Theyre awesome for me and my tegus since theyre in the garage. They dont put off any light though just heat.


----------



## chelvis (Oct 4, 2011)

I get mine from LLLReptile and I have ordered heat mats form Bean Farm as well.


----------



## james.w (Oct 4, 2011)

Another thing you could look into is radiant heat panels, they are a little bit pricey but won't dry out the air as much as a CHE.


----------



## Rhetoric (Oct 4, 2011)

Ive thought about that ive never used them before. Ill look into that. Have you used them before?


----------



## james.w (Oct 4, 2011)

I had one on an old cage a while back, they work great.


----------



## chelvis (Oct 4, 2011)

James with the pannels did you ever worry about the animals touching them and bruning themselves? I was told they do not get too warm. Just asking becuase I currently use a 60watt CHE and your right that drys out the enclosure, only thing is its for my caiman lizard and he is able to crawl over pretty much everything in the enclosure.


----------



## james.w (Oct 4, 2011)

They don't get hot enough to the touch to burn an animal. Also a lizard wouldn't be able to get to it as they are fairly thin and mount to the ceiling of the cage.


----------



## Rhetoric (Oct 5, 2011)

After looking into them a little more I have 2 questions lol. 

If I got one would I need to put it on the warmer end of the enclosures or is alright to put it on the cooler end closer to where they sleep?

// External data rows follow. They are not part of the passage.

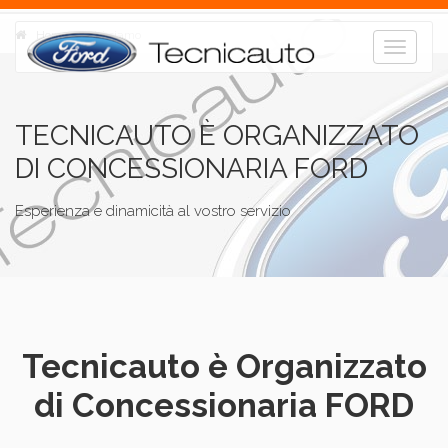
Home
Chi siamo
Toggle
navigat
TECNICAUTO È ORGANIZZATO
DI CONCESSIONARIA FORD
Esperienza e dinamicità al vostro servizio
Tecnicauto è Organizzato
di Concessionaria FORD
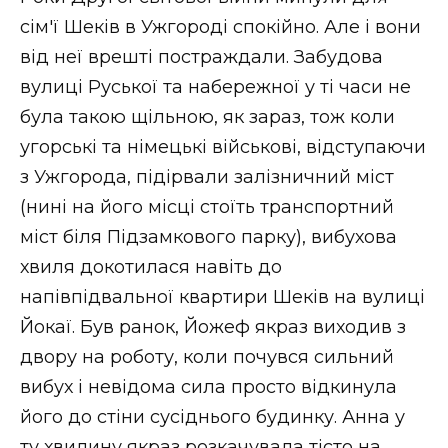
сім'ї Шеків в Ужгороді спокійно. Але і вони
від неї врешті постраждали. Забудова
вулиці Руської та набережної у ті часи не
була такою щільною, як зараз, тож коли
угорські та німецькі військові, відступаючи
з Ужгорода, підірвали залізничний міст
(нині на його місці стоїть транспортний
міст біля Підзамкового парку), вибухова
хвиля докотилася навіть до
напівпідвальної квартири Шеків на вулиці
Йокаї. Був ранок, Йожеф якраз виходив з
двору на роботу, коли почувся сильний
вибух і невідома сила просто відкинула
його до стіни сусіднього будинку. Анна у
ту хвилину якраз розкачувала тісто на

I've only looked at LLLreptile so far, I'm trying to figure out what size I would need.. I don't need the entire enclosure to be hot like it is during the day, I just need it to be ~65-70*F in a sleeping area. My gut tells me that they're not stupid and will find their way to the warm area at night.. Would I be alright getting a smaller one vs a larger one?

I need to figure out how the hybrid will handled colder temps too.. I sent the previous owner a message asking if he keeps the temps for his blues lower than his other ones.



http://www.reptilebasics.com/rbi-radiant-heat-panels
I've been looking at this site too. I don't like the pro-products site, I can't find prices anywhere..


----------



## james.w (Oct 5, 2011)

You can put it anywhere in the cage, just use a thermostat to control temps. Pro Products doesn't have prices because he likes to help you determine what size you need by finding out what size enclosure, what temps you want, and the ambient temps of the room. Just call him and talk to him, he is a cool and will help you figure out which one will work for you.


----------